World Tribune.com

Korean voters reject pro-North stance in conservative landslide

Special to World Tribune.com
EAST-ASIA-INTEL.COM
Thursday, June 1, 2006

SEOUL — The conservative opposition scored a smashing victory Wednesday in elections for nearly 4,000 local positions, including 16 races for governors of provinces and mayors of the country’s largest cities.

The head of main opposition Grand National Party Park Geun-hye, who was assaulted by a ruling party member and now wears a bandage on her cheek, speaks in Seoul on May 31. Reuters/Kim Kyung-Hoon
The election triumph for most of the Grand National Party’s candidates was not just a rebuff but a crushing rejection of the vacillating policies — weak on the economy and conciliatory to North Korea — of the left-of-center government of President Roh Moo-Hyun.

The success of the GNP in these elections points the way to the end of nearly 10 years of liberal national leadership since Kim Dae-Jung was elected president in December 1997 two weeks after the government submitted to an agreement with the International Monetary Fund to avoid national bankruptcy in what was called “the IMF crisis.”
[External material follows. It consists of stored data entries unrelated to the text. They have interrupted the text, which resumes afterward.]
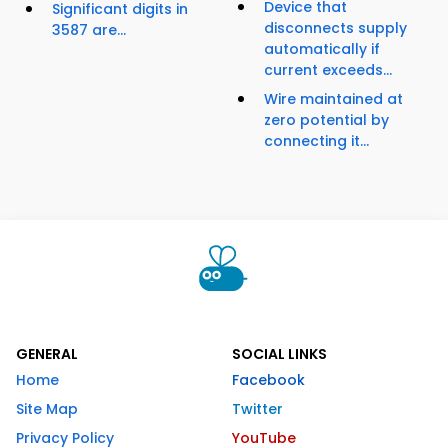
Device that
Significant digits in
disconnects supply
3587 are...
automatically if
current exceeds...
Wire maintained at
zero potential by
connecting it...
GENERAL
SOCIAL LINKS
Home
Facebook
Site Map
Twitter
Privacy Policy
YouTube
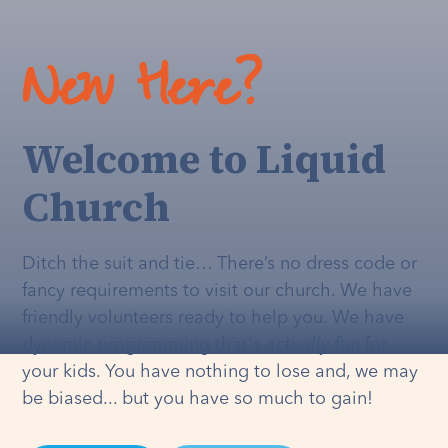
New Here?
Welcome to Liquid
Church
Ditch the suit and tie… There’s no dress code or
fancy requirements to visit our church. We have
friendly volunteers ready to help you. We have
dynamic programming that's
actually
fun for
your kids. You have nothing to lose and, we may
be biased... but you have so much to gain!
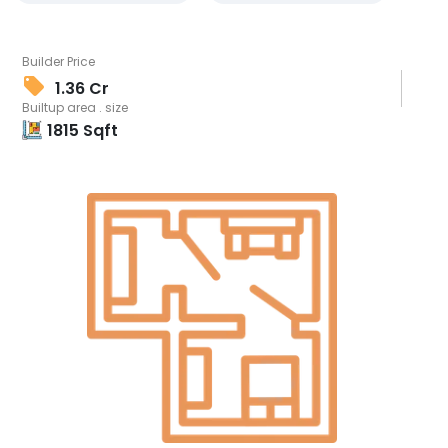
Builder Price
1.36 Cr
Builtup area . size
1815
Sqft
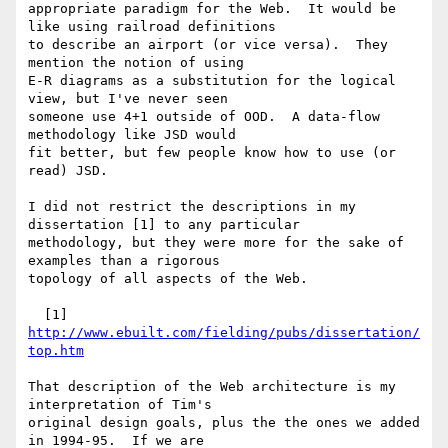
appropriate paradigm for the Web.  It would be 
like using railroad definitions

to describe an airport (or vice versa).  They 
mention the notion of using

E-R diagrams as a substitution for the logical 
view, but I've never seen

someone use 4+1 outside of OOD.  A data-flow 
methodology like JSD would

fit better, but few people know how to use (or 
read) JSD.

I did not restrict the descriptions in my 
dissertation [1] to any particular

methodology, but they were more for the sake of 
examples than a rigorous

topology of all aspects of the Web.

  [1] 
http://www.ebuilt.com/fielding/pubs/dissertation/
top.htm
That description of the Web architecture is my 
interpretation of Tim's

original design goals, plus the the ones we added 
in 1994-95.  If we are
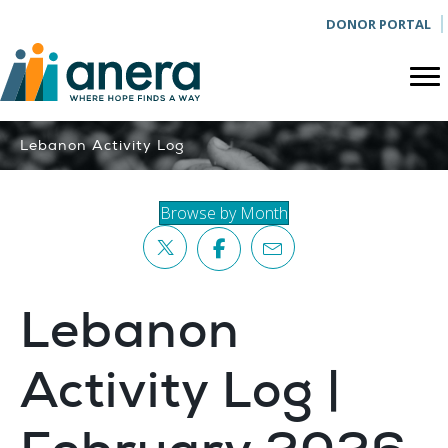
DONOR PORTAL
Lebanon Activity Log
Browse by Month
Lebanon
Activity Log |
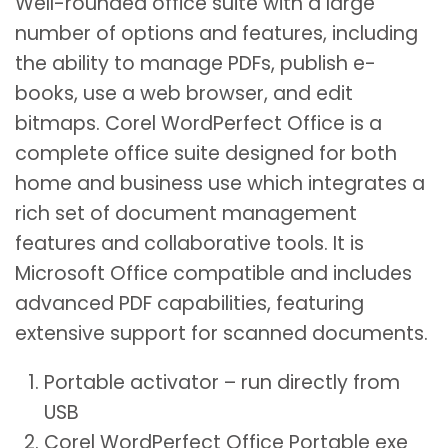
Well-rounded office suite with a large
number of options and features, including
the ability to manage PDFs, publish e-
books, use a web browser, and edit
bitmaps. Corel WordPerfect Office is a
complete office suite designed for both
home and business use which integrates a
rich set of document management
features and collaborative tools. It is
Microsoft Office compatible and includes
advanced PDF capabilities, featuring
extensive support for scanned documents.
Portable activator – run directly from
USB
Corel WordPerfect Office Portable exe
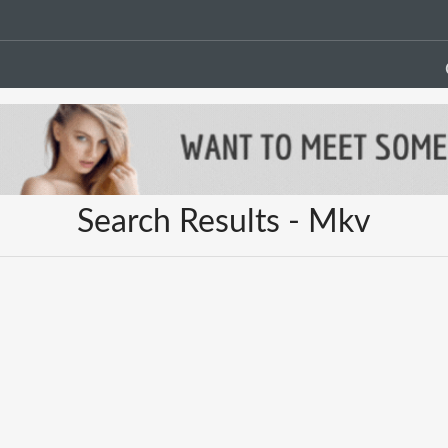
Search Results - Mkv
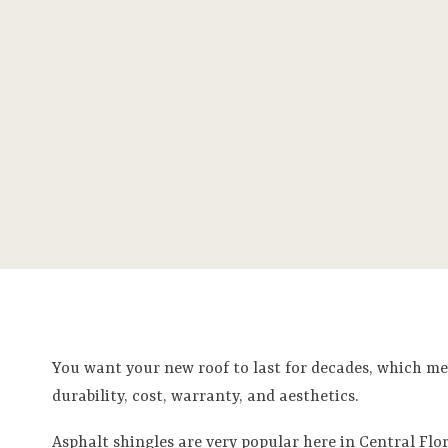
You want your new roof to last for decades, which me
durability, cost, warranty, and aesthetics.
Asphalt shingles are very popular here in Central Flor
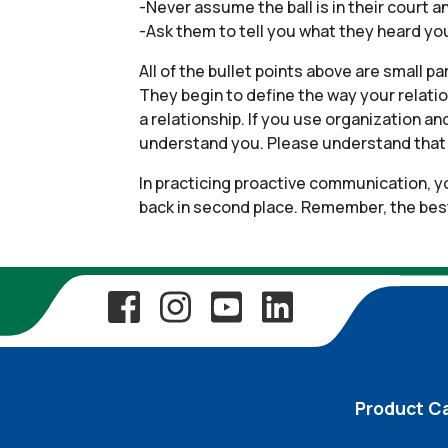
-Never assume the ball is in their court a
-Ask them to tell you what they heard you
All of the bullet points above are small p
They begin to define the way your relatio
a relationship. If you use organization a
understand you. Please understand that t
In practicing proactive communication, yo
back in second place. Remember, the best t
Product C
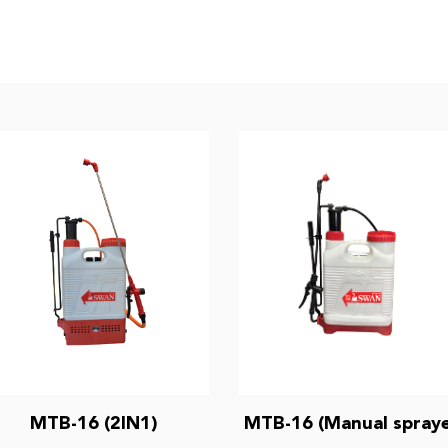
MTB-16 (2IN1)
MTB-16 (Manual spraye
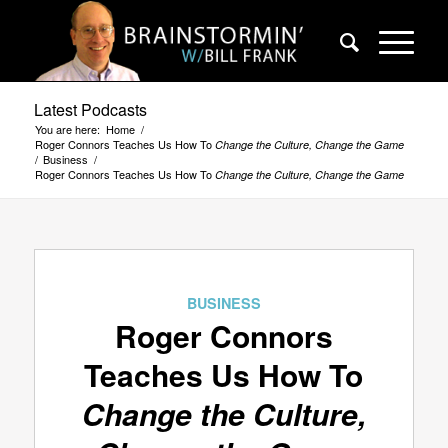
Latest Podcasts
You are here:
Home
/
Roger Connors Teaches Us How To
Change the Culture, Change the Game
/
Business
/
Roger Connors Teaches Us How To
Change the Culture, Change the Game
BUSINESS
Roger Connors
Teaches Us How To
Change the Culture,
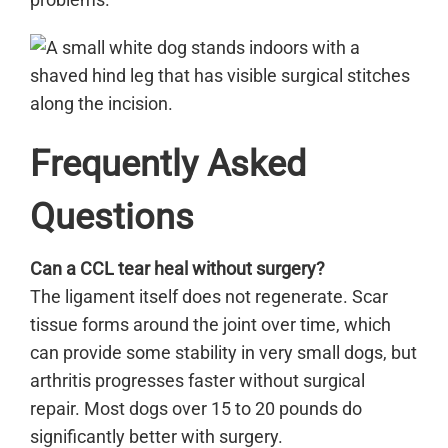
Frequently Asked
Questions
Can a CCL tear heal without surgery?
The ligament itself does not regenerate. Scar
tissue forms around the joint over time, which
can provide some stability in very small dogs, but
arthritis progresses faster without surgical
repair. Most dogs over 15 to 20 pounds do
significantly better with surgery.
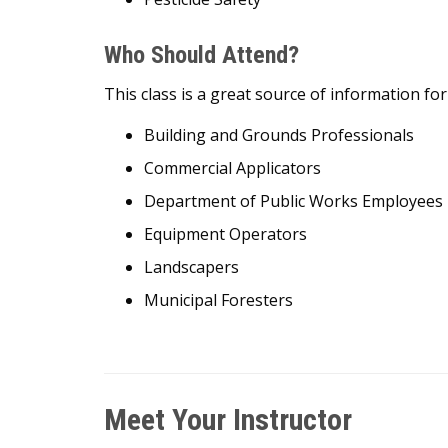
Who Should Attend?
This class is a great source of information f
Building and Grounds Professionals
Commercial Applicators
Department of Public Works Employees
Equipment Operators
Landscapers
Municipal Foresters
Meet Your Instructor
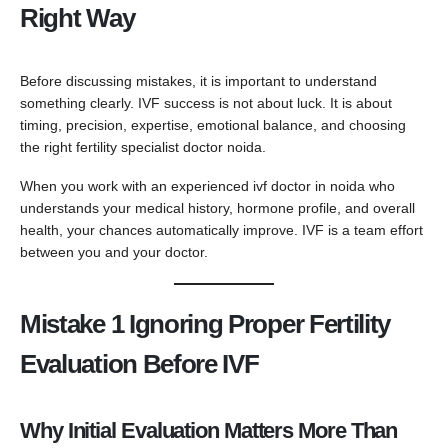
Right Way
Before discussing mistakes, it is important to understand
something clearly. IVF success is not about luck. It is about
timing, precision, expertise, emotional balance, and choosing
the right fertility specialist doctor noida.
When you work with an experienced ivf doctor in noida who
understands your medical history, hormone profile, and overall
health, your chances automatically improve. IVF is a team effort
between you and your doctor.
Mistake 1 Ignoring Proper Fertility
Evaluation Before IVF
Why Initial Evaluation Matters More Than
Most noticeably, the GNP candidate for mayor of Seoul, Oh Se-Hoon, slaughtered Kang Kum-Sil, the left-leaning justice minister, winding up 33 percentage points ahead of her in the polls. Oh will succeed Lee Myung-Bak, a pillar of the GNP, who gained popularity and respect by major reforms and rebuilding programs, including the opening of a stream, hidden from view by highways, that runs through central Seoul.

Ruling Uri Party Chairman Chung Dong-young, center, and his party members watch a television broadcasting exit polls at the party headquarters Seoul on May 31. AP/Yonhap, Chun Soo-young
In fact, the highly populated Seoul metropolitan region, home to half the population of Korea, went conservative with GNP candidates elected governor of Kyonggi and mayor of Incheon. The GNP, as expected, also triumphed in the industrial southeast, winning contests in Pusan, Korea’s second largest city and largest port, and in Taegu as well as the Kyongsang provinces.

Indeed, so nearly complete was the shame of the leftists in the elections that their candidates won only in the southwestern Cholla provinces and the independent city of Kwangju, whose voters had finally lofted Kim Dae-Jung to the presidency by casting upwards of 95 percent of their ballots for him in 1997 and in his three previous runs at the Blue House.

This time Cholla voters were divided — but not between liberals and conservatives. Rather, the governor of North Cholla Province won reelection on the Uri ticket while candidates from what’s left of Kim Dae-Jung’s Democratic Party, his vehicle in the 1997 campaign, were elected as governor of South Cholla and mayor of Kwangju. On the southernmost island province of Jeju, an independent who had defected from the Uri party was elected as governor.

A sign of the public’s weariness of far-leftists, including pro-communists leading demonstrations against construction of a huge new base at which the U.S. is to consolidate its forces in Korea 40 miles south of Seoul, was that candidates of the Democratic Labor Party were completely shut out in the elections. The DLP has sought to increase its standing through an unseemly alliance with the pro-Pyongyang Hanchongnyon, a student group, and with the Korean Confederation of Trade Unions, representing 600,000 workers in major factories.

Yonhap, the semi-official news agency, cited political observers as describing the GNP’s “sweeping victory” as “almost unprecedented, not only for the main opposition party but for any political party in the country.”

The sense of shame was felt most acutely by Uri Party leader Chung Dong-Young, a former unification minister who had won a reputation for toadying to North Korea, making pro-North comments in visits to Pyongyang and agreeing to just about anything his hosts demanded.

Chung, who had once fancied himself as a presidential contender, went through a ritual of apologizing for the party’s dismal showing, for which, he said, “I feel fully responsible.”

Signaling the overhaul of the government and the party, Goh Kun, former prime minister and mayor of Seoul, sought to avoid seeing the results as “a GNP victory.” Rather, he acknowledged the results “should be seen as the ruling party’s complete defeat.”